- _Your instructions_: Word for word and without images, transcribe all of the records.

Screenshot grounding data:
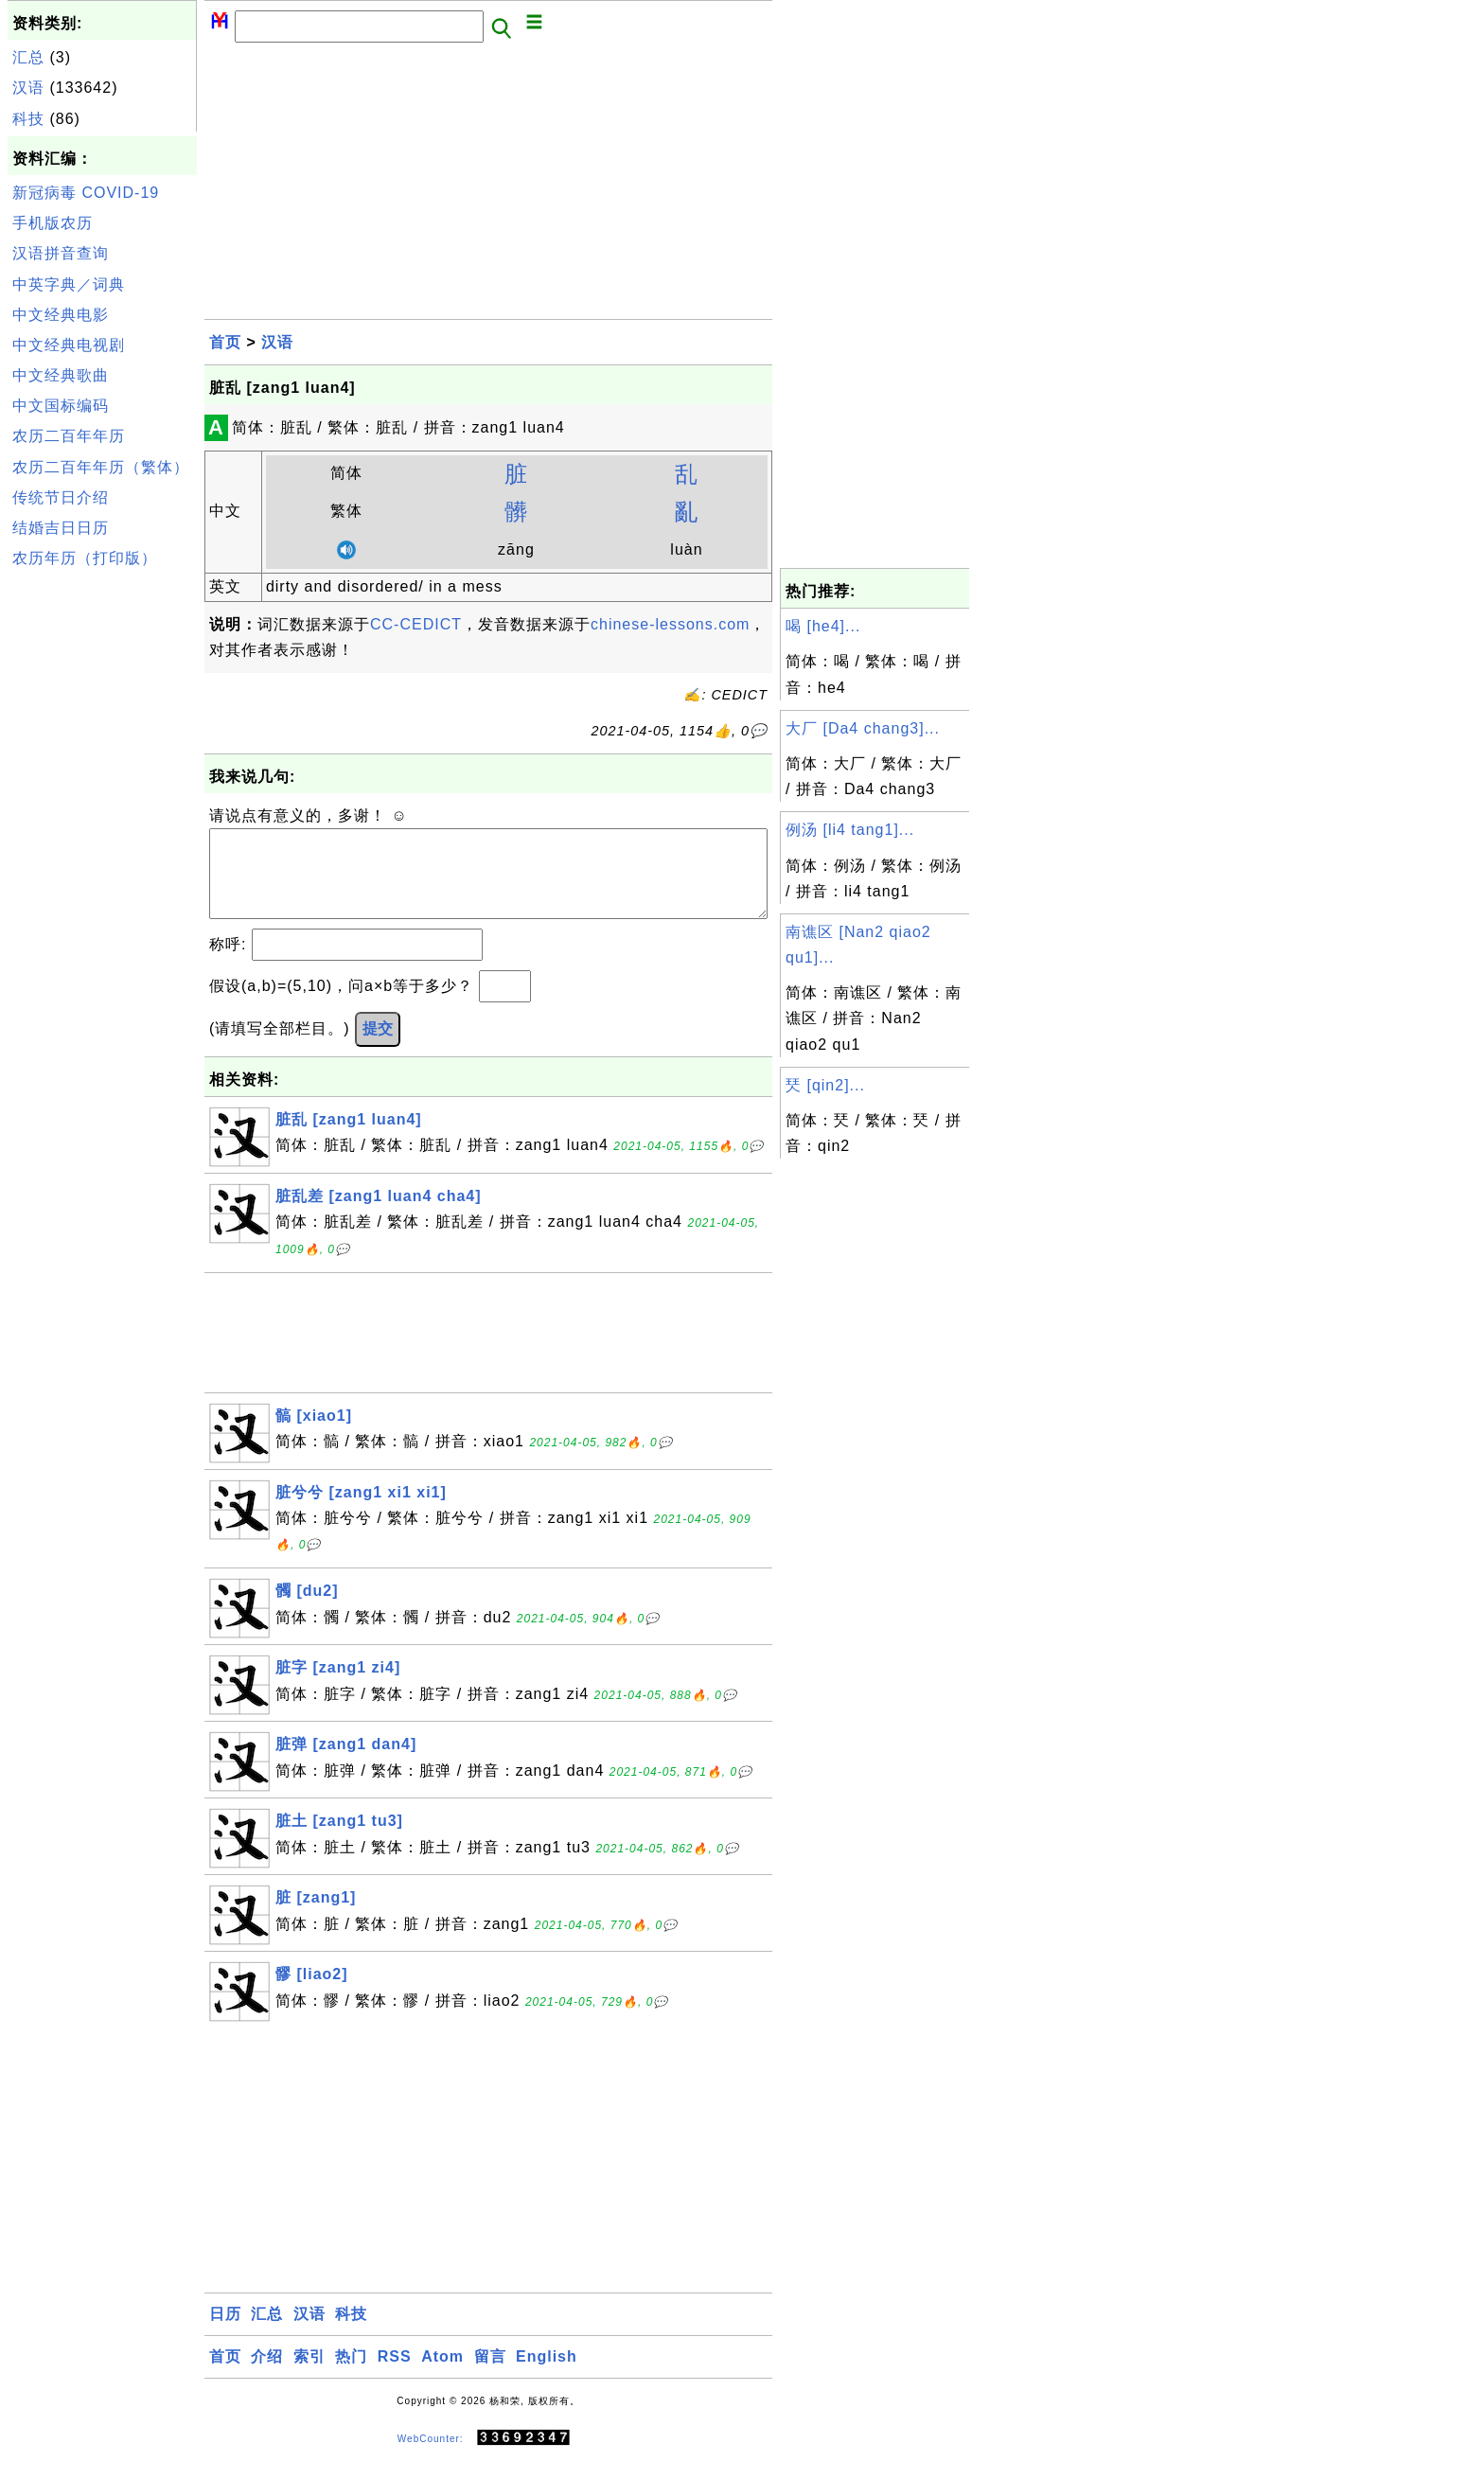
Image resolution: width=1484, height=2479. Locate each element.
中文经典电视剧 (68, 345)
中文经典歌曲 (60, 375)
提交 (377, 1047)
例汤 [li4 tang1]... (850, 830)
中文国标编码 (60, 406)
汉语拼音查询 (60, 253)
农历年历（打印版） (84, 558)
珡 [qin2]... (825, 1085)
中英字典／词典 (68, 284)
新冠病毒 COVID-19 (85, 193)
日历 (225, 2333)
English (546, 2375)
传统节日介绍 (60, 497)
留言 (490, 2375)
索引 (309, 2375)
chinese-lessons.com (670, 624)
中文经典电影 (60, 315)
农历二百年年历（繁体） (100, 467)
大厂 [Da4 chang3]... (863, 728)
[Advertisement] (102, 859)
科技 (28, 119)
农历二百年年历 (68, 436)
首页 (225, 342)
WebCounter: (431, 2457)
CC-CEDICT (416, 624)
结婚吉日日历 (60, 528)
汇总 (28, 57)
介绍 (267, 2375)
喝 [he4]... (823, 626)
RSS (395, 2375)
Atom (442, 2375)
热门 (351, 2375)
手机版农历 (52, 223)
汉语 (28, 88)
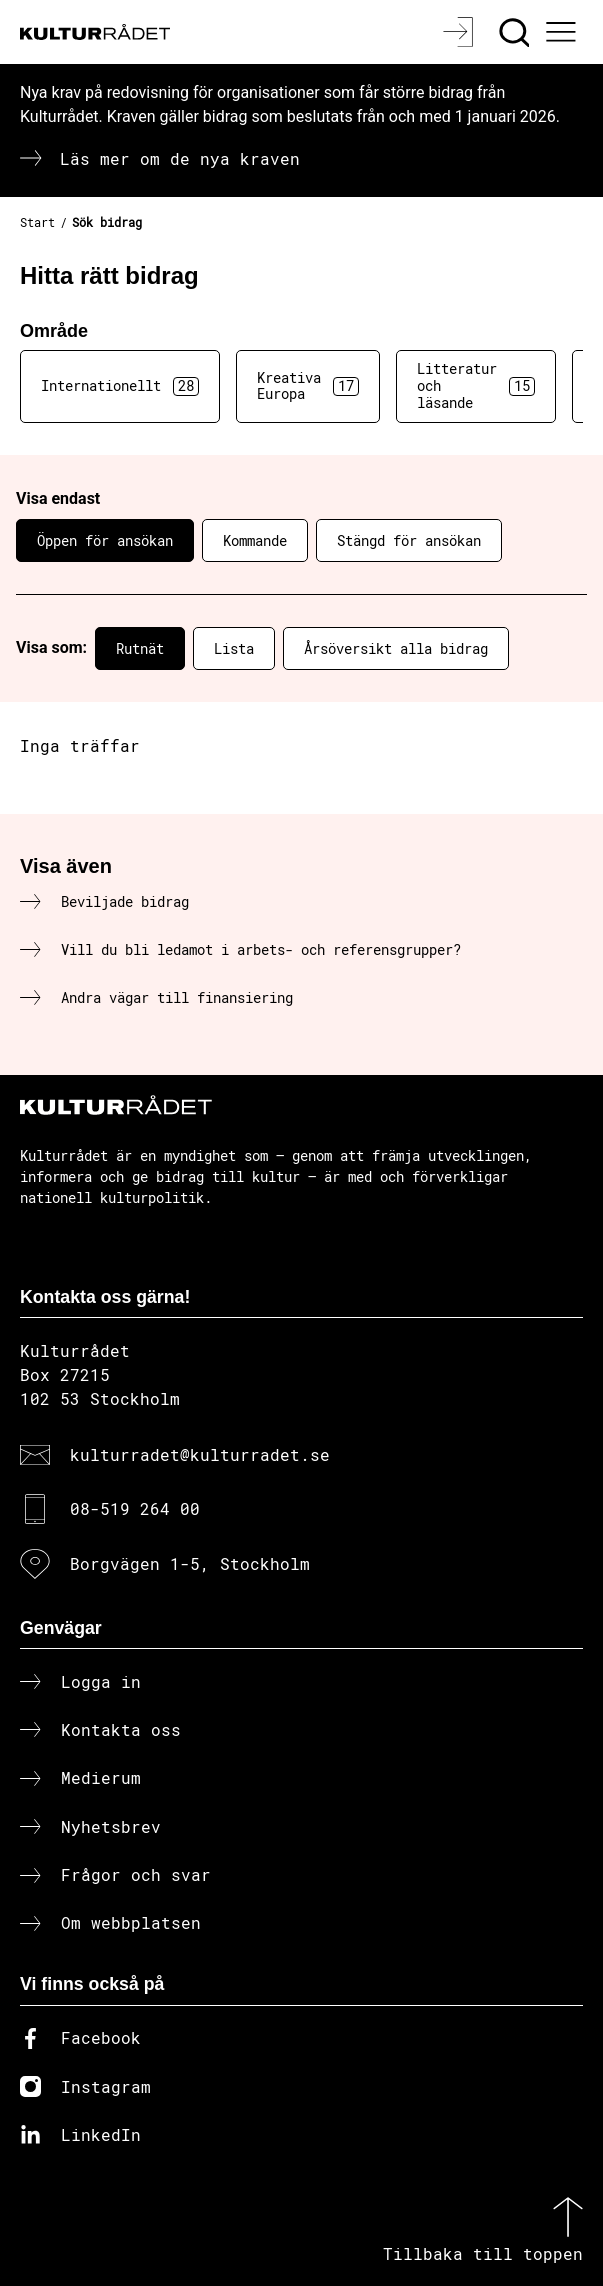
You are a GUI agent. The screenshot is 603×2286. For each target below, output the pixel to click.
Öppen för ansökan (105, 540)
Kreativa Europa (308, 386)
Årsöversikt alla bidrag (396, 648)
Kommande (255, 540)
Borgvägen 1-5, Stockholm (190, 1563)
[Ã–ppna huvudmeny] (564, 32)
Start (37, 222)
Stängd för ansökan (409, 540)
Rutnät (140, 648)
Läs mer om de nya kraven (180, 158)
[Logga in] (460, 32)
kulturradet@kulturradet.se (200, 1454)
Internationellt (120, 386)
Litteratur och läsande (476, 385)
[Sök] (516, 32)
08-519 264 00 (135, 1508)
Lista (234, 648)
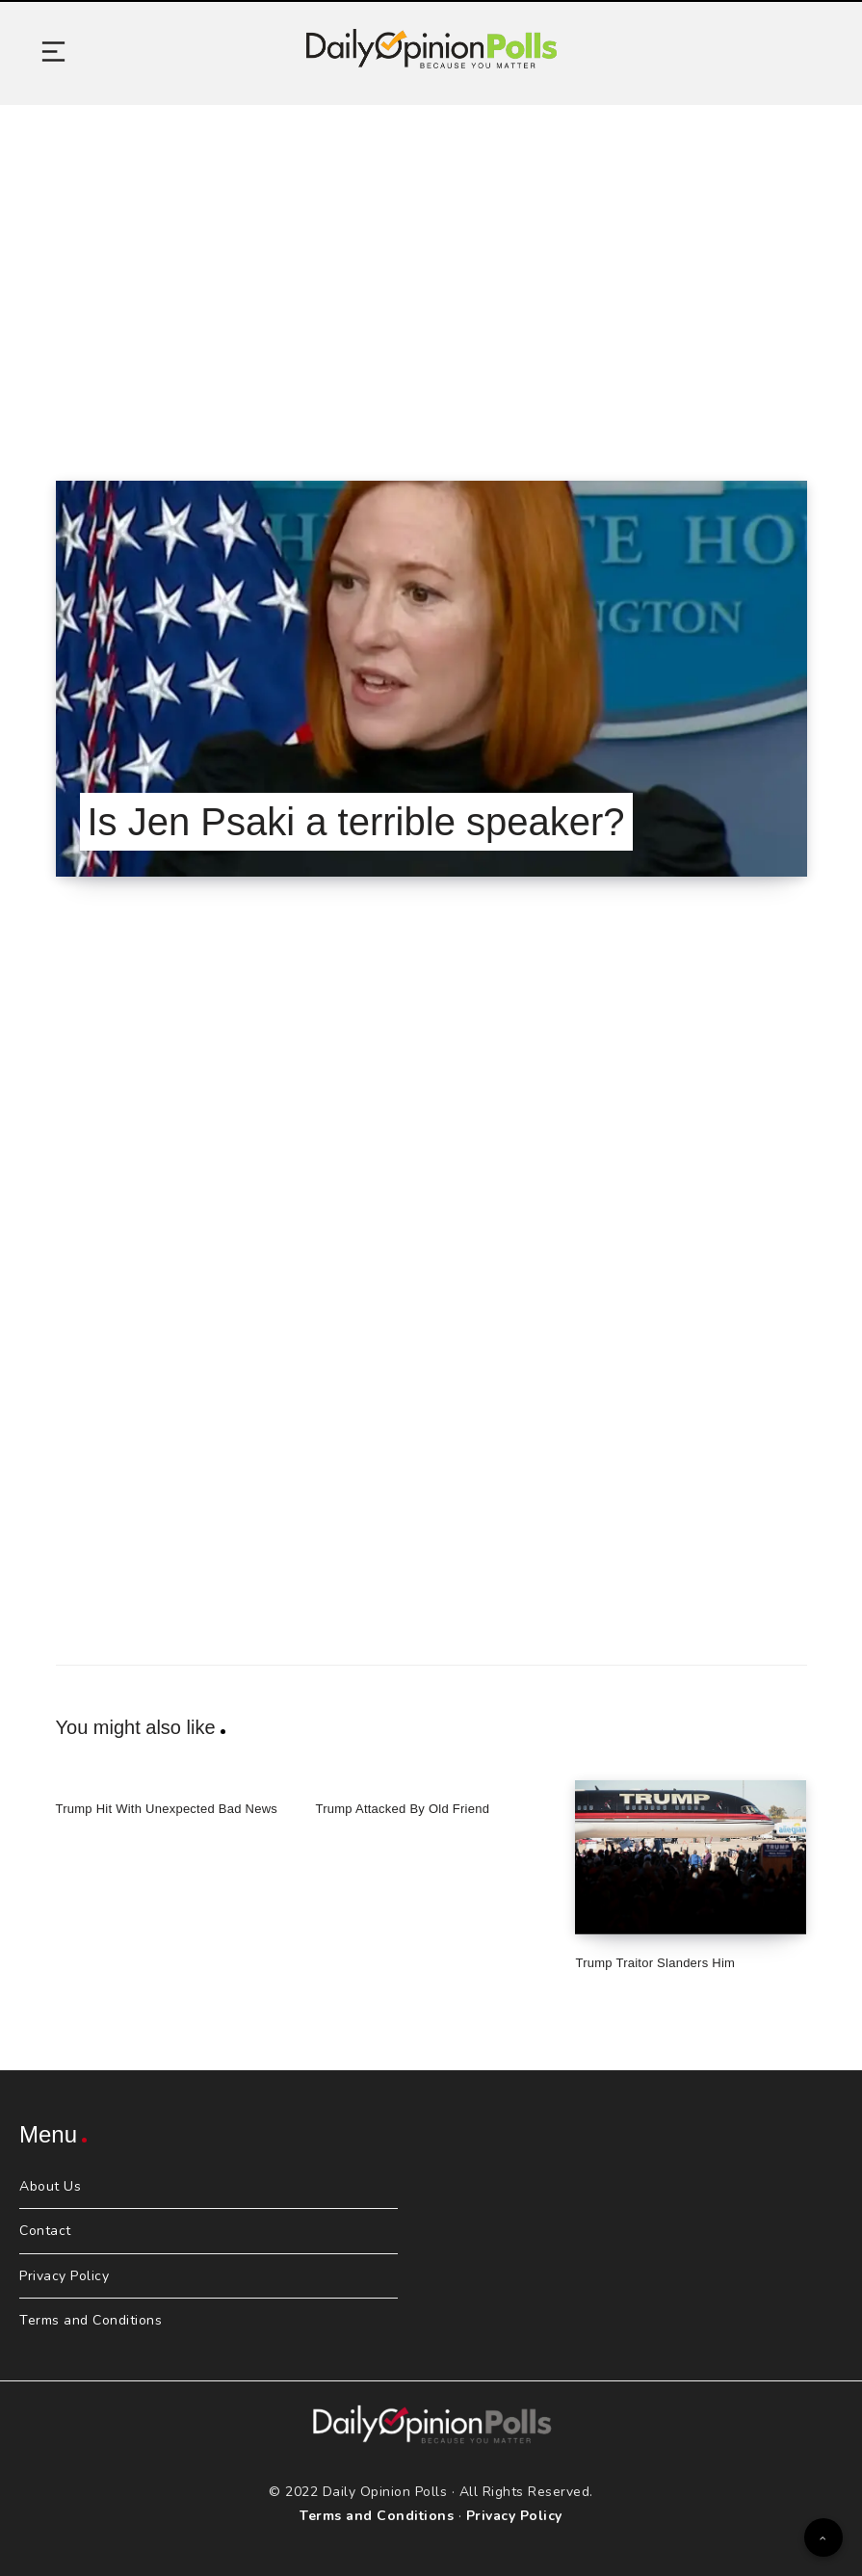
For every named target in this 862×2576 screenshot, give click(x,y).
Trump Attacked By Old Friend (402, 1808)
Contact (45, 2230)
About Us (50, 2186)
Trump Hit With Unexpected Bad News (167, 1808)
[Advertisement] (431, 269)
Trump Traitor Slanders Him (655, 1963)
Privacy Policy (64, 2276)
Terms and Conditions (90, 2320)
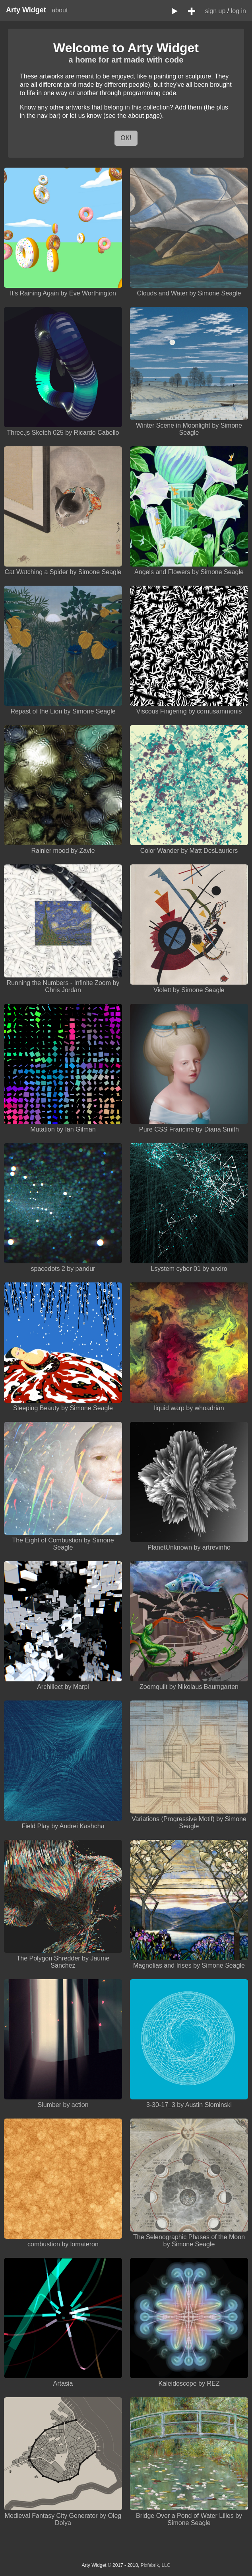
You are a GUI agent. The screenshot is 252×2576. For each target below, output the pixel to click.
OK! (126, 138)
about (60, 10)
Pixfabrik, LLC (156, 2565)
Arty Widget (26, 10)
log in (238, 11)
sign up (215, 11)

- _Answer box_:
Image resolution: width=1484, height=2479. Locate each element.
中文经典电视剧 (68, 345)
中文经典歌曲 (60, 375)
提交 (377, 1047)
例汤 [li4 tang1]... (850, 830)
中文国标编码 (60, 406)
汉语拼音查询 (60, 253)
农历年历（打印版） (84, 558)
珡 [qin2]... (825, 1085)
中英字典／词典 (68, 284)
新冠病毒 COVID-19 (85, 193)
日历 (225, 2333)
English (546, 2375)
传统节日介绍 (60, 497)
留言 (490, 2375)
索引 (309, 2375)
chinese-lessons.com (670, 624)
中文经典电影 (60, 315)
农历二百年年历（繁体） (100, 467)
大厂 [Da4 chang3]... (863, 728)
[Advertisement] (102, 859)
科技 (28, 119)
农历二百年年历 (68, 436)
首页 (225, 342)
WebCounter: (431, 2457)
CC-CEDICT (416, 624)
结婚吉日日历 (60, 528)
汇总 (28, 57)
介绍 (267, 2375)
喝 [he4]... (823, 626)
RSS (395, 2375)
Atom (442, 2375)
热门 (351, 2375)
手机版农历 (52, 223)
汉语 (28, 88)
You are a GUI agent. The screenshot is 603×2286. For each target below, output the pixel to click.
Öppen för ansökan (105, 540)
Kreativa Europa (308, 386)
Årsöversikt alla bidrag (396, 648)
Kommande (255, 540)
Borgvägen 1-5, Stockholm (190, 1563)
[Ã–ppna huvudmeny] (564, 32)
Start (37, 222)
Stängd för ansökan (409, 540)
Rutnät (140, 648)
Läs mer om de nya kraven (180, 158)
[Logga in] (460, 32)
kulturradet@kulturradet.se (200, 1454)
Internationellt (120, 386)
Litteratur och läsande (476, 385)
[Sök] (516, 32)
08-519 264 00 (135, 1508)
Lista (234, 648)
For every named target in this 862×2576 screenshot, give click(x,y).
Trump Attacked By Old Friend (402, 1808)
Contact (45, 2230)
About Us (50, 2186)
Trump Hit With Unexpected Bad News (167, 1808)
[Advertisement] (431, 269)
Trump Traitor Slanders Him (655, 1963)
Privacy Policy (64, 2276)
Terms and Conditions (90, 2320)
You are a GUI agent. The screenshot is 252×2576. For each target below, output the pixel to click.
OK! (126, 138)
about (60, 10)
Pixfabrik, LLC (156, 2565)
Arty Widget (26, 10)
log in (238, 11)
sign up (215, 11)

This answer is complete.